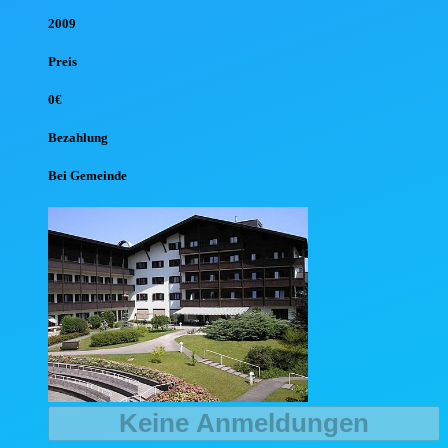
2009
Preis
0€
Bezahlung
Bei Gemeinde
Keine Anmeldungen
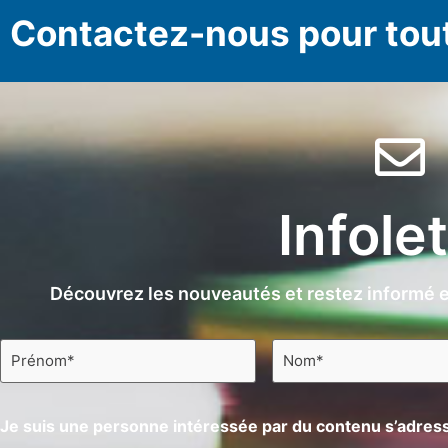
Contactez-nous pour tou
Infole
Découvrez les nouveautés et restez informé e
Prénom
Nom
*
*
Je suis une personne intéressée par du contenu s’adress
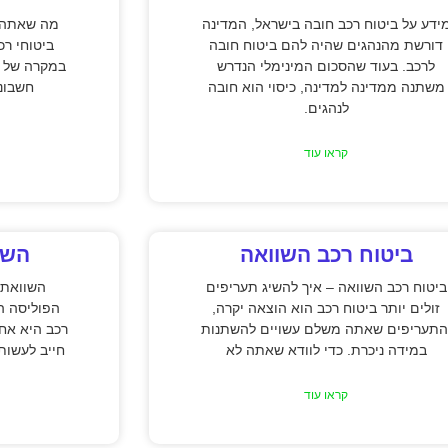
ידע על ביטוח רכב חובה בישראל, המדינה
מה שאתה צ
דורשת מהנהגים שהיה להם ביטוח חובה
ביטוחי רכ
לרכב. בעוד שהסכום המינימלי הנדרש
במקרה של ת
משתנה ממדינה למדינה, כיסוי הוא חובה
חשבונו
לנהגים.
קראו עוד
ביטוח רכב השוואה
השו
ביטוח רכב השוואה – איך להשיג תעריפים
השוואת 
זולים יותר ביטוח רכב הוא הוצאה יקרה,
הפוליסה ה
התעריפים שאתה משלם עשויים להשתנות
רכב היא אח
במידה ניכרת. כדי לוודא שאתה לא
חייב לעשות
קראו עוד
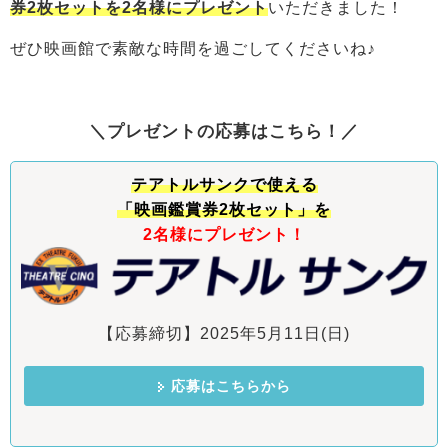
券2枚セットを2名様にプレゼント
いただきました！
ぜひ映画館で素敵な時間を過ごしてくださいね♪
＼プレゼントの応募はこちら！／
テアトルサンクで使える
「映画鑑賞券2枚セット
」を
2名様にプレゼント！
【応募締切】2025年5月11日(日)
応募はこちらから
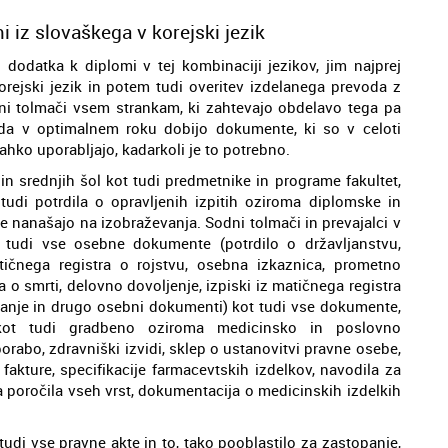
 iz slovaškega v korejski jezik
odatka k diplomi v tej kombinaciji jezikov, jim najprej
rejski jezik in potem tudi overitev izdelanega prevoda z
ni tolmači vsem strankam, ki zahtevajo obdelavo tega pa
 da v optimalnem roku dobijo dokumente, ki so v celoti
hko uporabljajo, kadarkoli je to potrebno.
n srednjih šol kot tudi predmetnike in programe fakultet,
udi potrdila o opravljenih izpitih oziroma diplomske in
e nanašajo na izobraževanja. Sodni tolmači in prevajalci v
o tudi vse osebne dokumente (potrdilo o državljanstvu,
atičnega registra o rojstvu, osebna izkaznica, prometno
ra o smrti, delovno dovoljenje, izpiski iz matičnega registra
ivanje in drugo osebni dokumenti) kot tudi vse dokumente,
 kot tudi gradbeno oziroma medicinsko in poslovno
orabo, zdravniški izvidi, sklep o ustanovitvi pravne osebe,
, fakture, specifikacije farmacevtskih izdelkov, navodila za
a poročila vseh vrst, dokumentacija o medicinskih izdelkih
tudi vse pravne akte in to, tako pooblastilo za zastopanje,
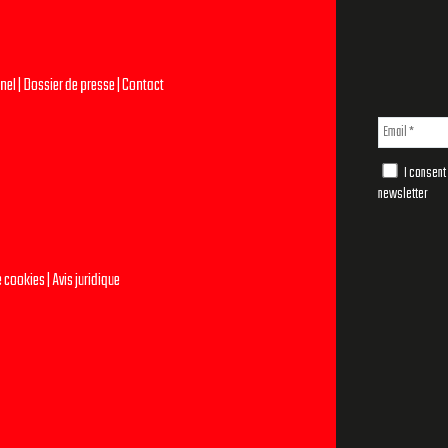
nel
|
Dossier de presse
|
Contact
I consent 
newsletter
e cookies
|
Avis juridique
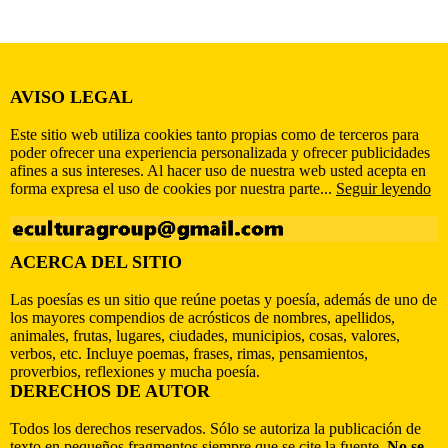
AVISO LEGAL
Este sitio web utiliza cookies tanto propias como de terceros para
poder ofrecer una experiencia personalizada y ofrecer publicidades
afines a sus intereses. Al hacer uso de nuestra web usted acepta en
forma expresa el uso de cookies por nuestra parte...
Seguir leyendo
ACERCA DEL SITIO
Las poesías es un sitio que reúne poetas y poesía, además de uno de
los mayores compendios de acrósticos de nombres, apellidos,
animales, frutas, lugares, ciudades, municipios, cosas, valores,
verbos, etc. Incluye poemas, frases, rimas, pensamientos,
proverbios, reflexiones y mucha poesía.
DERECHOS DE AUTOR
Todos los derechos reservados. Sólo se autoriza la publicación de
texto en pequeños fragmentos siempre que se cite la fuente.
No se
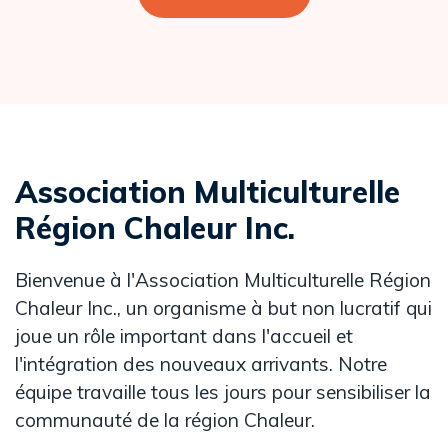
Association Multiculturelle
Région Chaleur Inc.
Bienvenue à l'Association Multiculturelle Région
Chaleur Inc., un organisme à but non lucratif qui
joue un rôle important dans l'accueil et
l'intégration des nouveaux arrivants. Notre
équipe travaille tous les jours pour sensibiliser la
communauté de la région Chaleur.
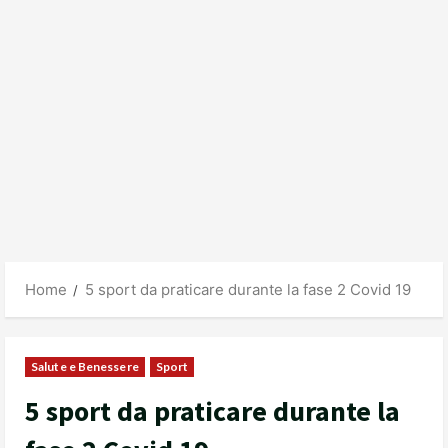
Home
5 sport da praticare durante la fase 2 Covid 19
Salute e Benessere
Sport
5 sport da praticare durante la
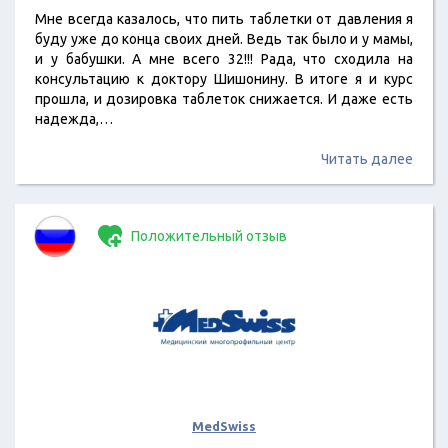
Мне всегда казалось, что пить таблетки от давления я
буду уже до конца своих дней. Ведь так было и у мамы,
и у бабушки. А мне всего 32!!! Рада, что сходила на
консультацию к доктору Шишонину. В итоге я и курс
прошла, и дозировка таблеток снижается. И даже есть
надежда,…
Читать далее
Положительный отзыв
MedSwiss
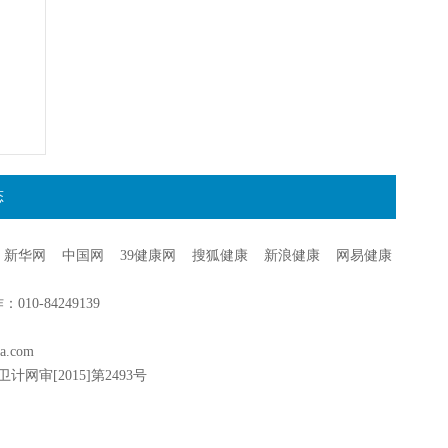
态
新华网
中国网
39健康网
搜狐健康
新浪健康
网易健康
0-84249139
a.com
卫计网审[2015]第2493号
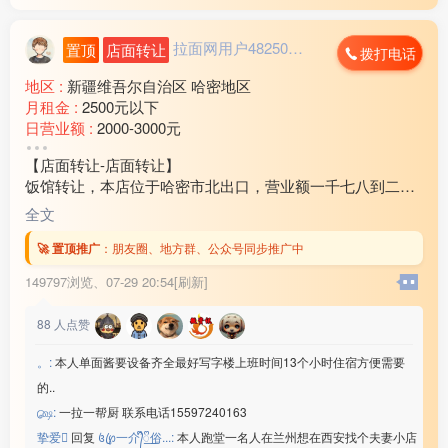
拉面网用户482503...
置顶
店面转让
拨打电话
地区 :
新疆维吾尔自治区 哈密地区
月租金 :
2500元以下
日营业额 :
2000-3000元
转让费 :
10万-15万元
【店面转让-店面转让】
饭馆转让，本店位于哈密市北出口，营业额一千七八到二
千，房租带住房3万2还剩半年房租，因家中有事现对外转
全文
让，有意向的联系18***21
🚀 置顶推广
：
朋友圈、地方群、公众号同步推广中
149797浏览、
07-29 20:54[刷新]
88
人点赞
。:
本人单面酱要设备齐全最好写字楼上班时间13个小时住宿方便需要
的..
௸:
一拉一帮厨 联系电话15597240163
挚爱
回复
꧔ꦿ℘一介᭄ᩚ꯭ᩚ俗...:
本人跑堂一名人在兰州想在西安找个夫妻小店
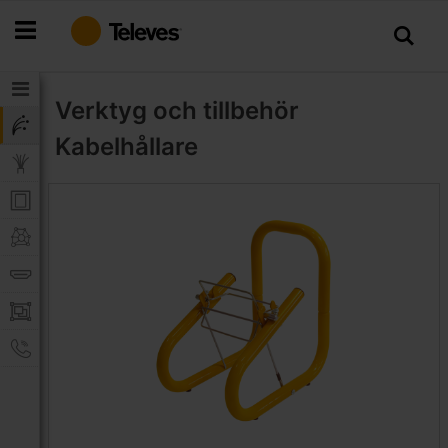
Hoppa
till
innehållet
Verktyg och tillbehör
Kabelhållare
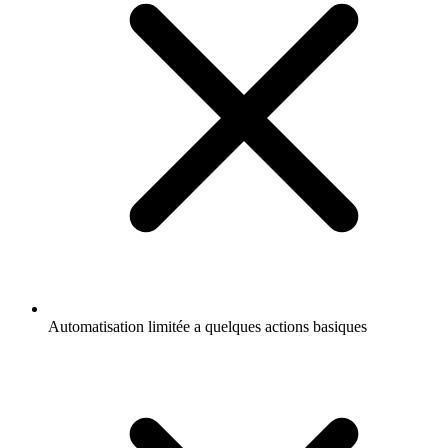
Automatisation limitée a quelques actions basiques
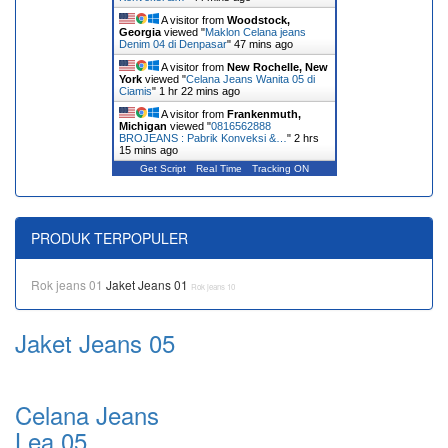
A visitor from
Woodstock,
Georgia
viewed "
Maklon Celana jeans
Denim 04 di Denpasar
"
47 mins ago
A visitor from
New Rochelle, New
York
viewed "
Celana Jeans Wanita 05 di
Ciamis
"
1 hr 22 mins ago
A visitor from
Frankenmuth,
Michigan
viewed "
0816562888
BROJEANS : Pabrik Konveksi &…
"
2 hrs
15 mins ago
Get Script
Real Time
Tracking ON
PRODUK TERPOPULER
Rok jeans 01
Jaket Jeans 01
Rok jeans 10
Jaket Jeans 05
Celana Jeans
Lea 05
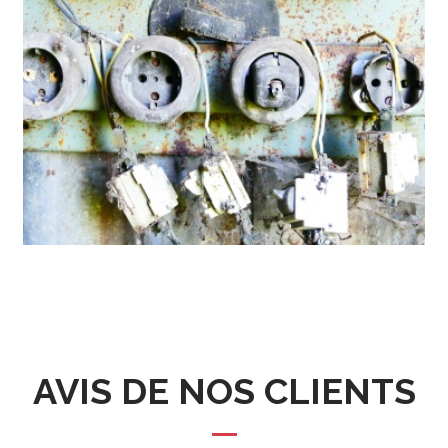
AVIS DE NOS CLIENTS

· · · · ·

What should appear is an exact copy of the lines from the one containing "Rok jeans 10" through the last line of the records above, pictures excluded.

Rok jeans 10
Jaket Jeans 05
Celana Jeans
Lea 05
AVIS DE NOS CLIENTS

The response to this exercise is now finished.